Prompt:
After locating the line that contains "May 19, 2025" in the listing below, write out that line and every following line exactly, with no other output.

Data section:
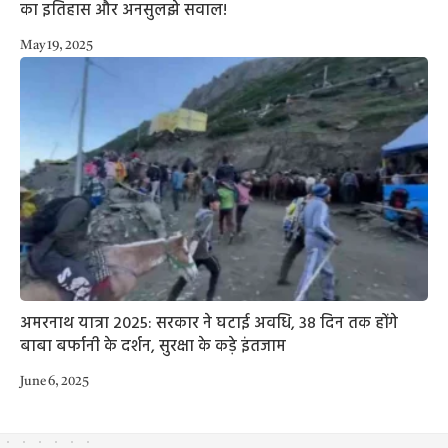
का इतिहास और अनसुलझे सवाल!
May 19, 2025
अमरनाथ यात्रा 2025: सरकार ने घटाई अवधि, 38 दिन तक होंगे
बाबा बर्फानी के दर्शन, सुरक्षा के कड़े इंतजाम
June 6, 2025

Exercise output:
May 19, 2025
अमरनाथ यात्रा 2025: सरकार ने घटाई अवधि, 38 दिन तक होंगे
बाबा बर्फानी के दर्शन, सुरक्षा के कड़े इंतजाम
June 6, 2025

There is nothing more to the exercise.